Движение прямой дорогой – вот необходимость.
И нам нужна была дорога со сравнительно обжитого берега к Командорским островам.
Был такой человек, Прибылов, который шестнадцать раз выходил в море, в океан, искал дорогу к своей необходимости; и с неудачей возвращался на берег.
Он открыл острова на востоке Берингова моря на семнадцатый раз.
Совершая шестнадцать попыток, Прибылов как бы все время натыкался на какой-то «необходимый» камень, как бы выступающий мыс, препятствие, которое он не мог обойти.
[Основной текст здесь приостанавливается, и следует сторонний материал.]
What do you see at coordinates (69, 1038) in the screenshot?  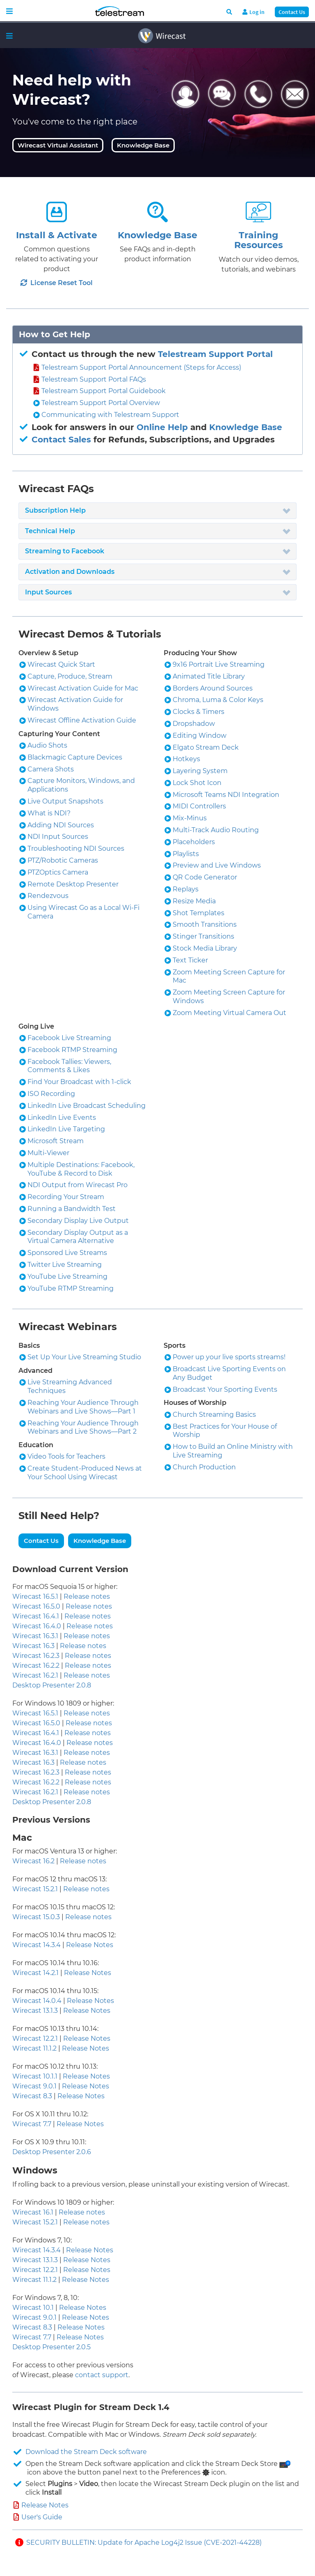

Вот в это время закрепилось название «необходимый камень».
Это необходимость идущего.
Нам необходимо создать новую систему земледелия.
И есть другая необходимость – чтобы не промочить ноги, необходимо надеть галоши; надеть пальто в мороз.
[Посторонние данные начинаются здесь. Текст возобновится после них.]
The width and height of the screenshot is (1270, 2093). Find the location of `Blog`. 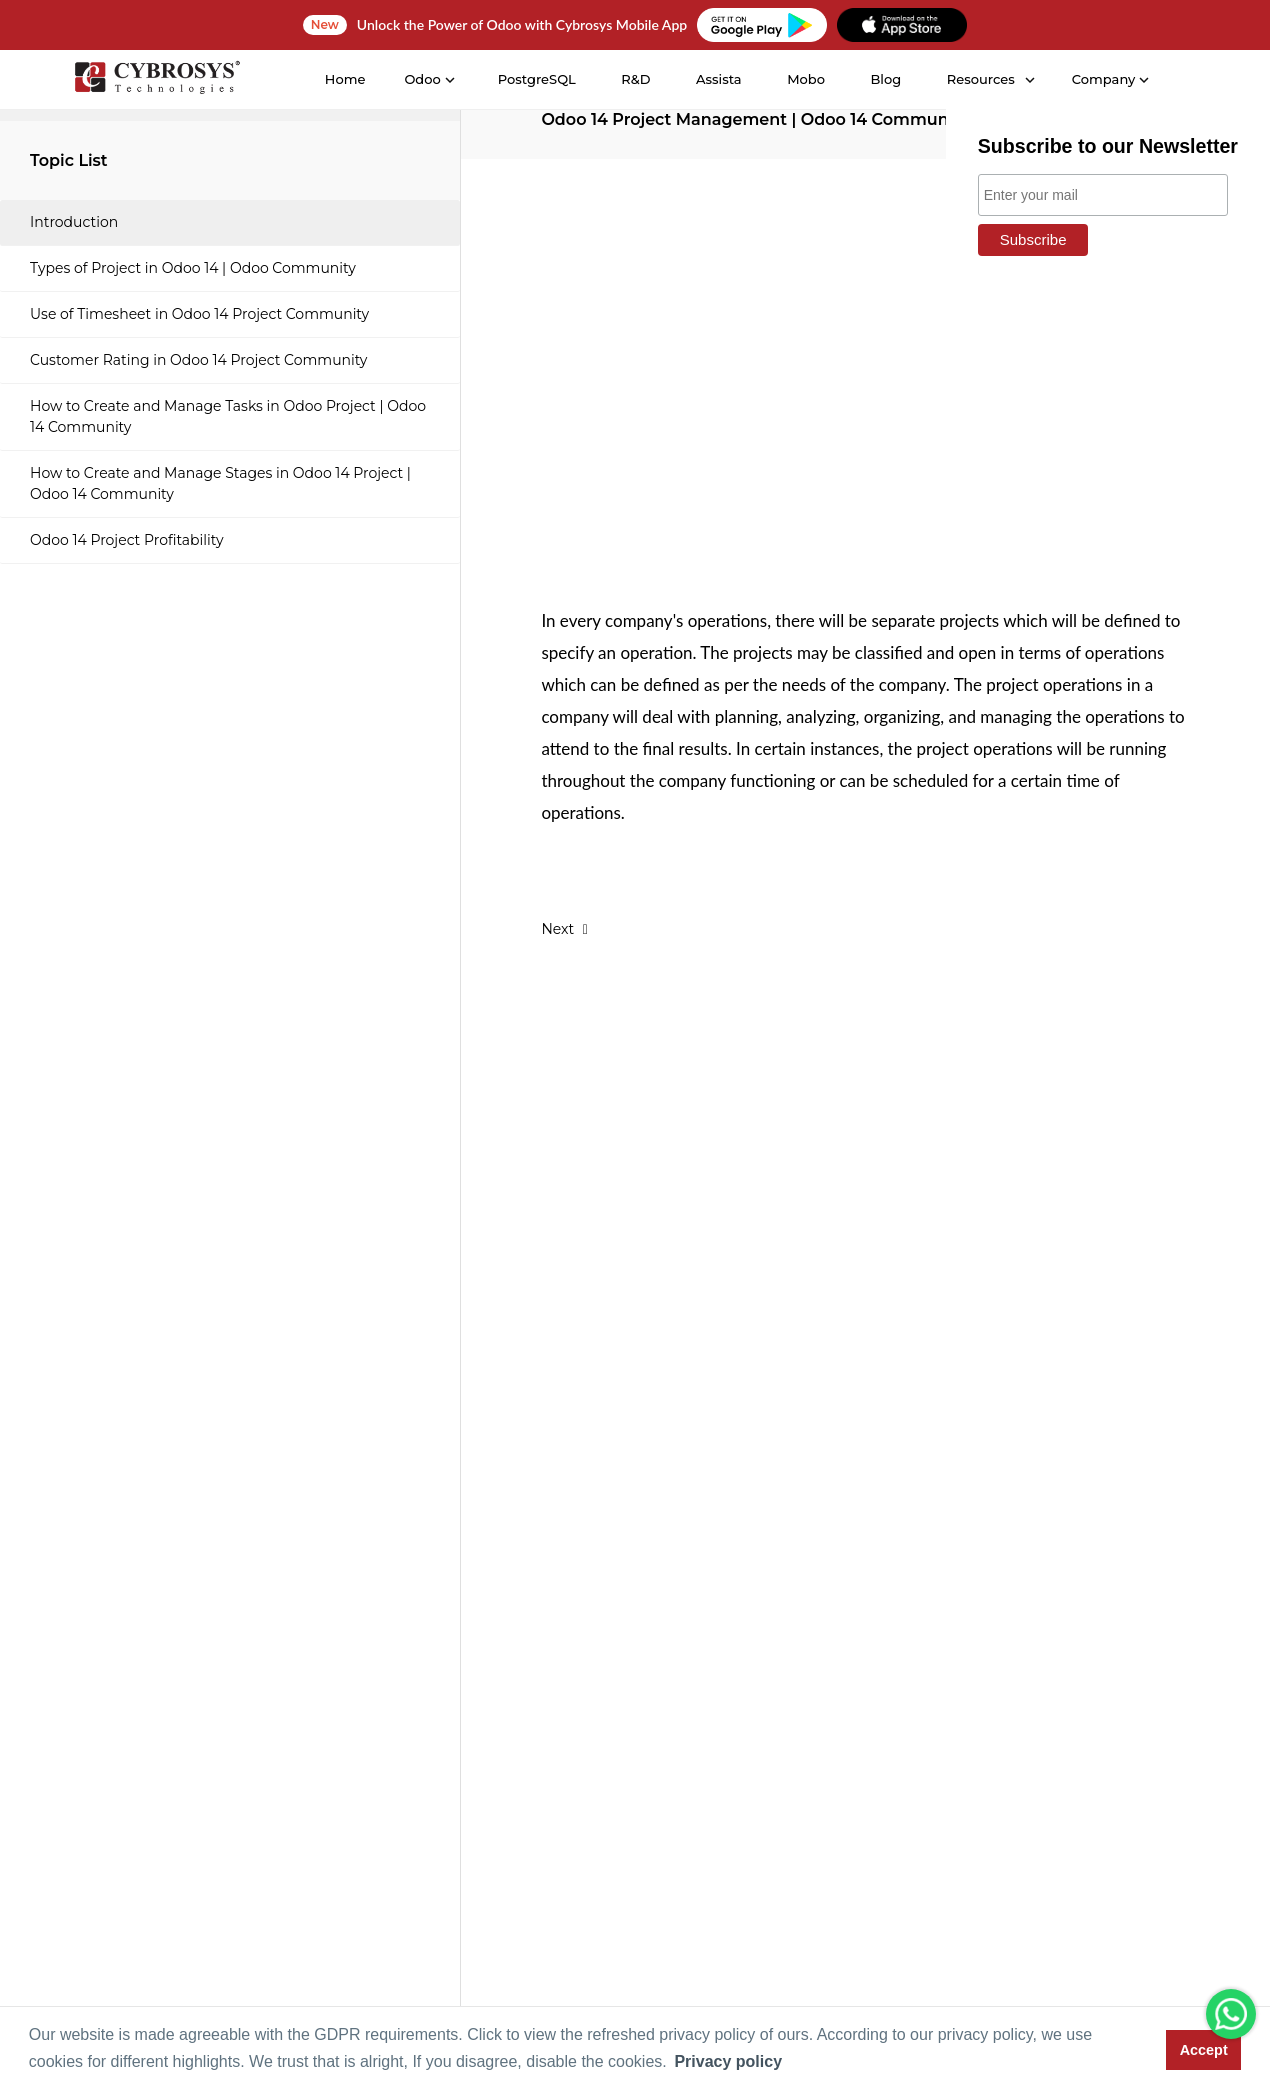 Blog is located at coordinates (885, 79).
Эти две необходимости находятся в вечной вражде.
Необходимость большой теории, теории, которая исходила бы из практики – искусства разных народов, – это нам необходимо.
Препятствия, камень, высокий мыс делают нам эту дорогу необходимой.
Мы довольствуемся доступным, и это называем необходимым.
Необходимо, когда думаешь о Достоевском, знать, что он был петрашевцем, что он был мечтателем, что он взрослый прославленный человек, который жил недалеко от площади, где он был поставлен в одном белье – холщовой рубашке с длинными рукавами, а на голове у него был маленький, беленький, узкий колпак – колпак этот назывался тюриком – к злодеям необходимо было быть сниходительными.
Тюрик надевали на глаза; вот признанный писатель в форме, необходимой для гениального человека.
Но вещь, форма необходима и для другого человека, там они имеют другую необходимость: то, что окружает человека.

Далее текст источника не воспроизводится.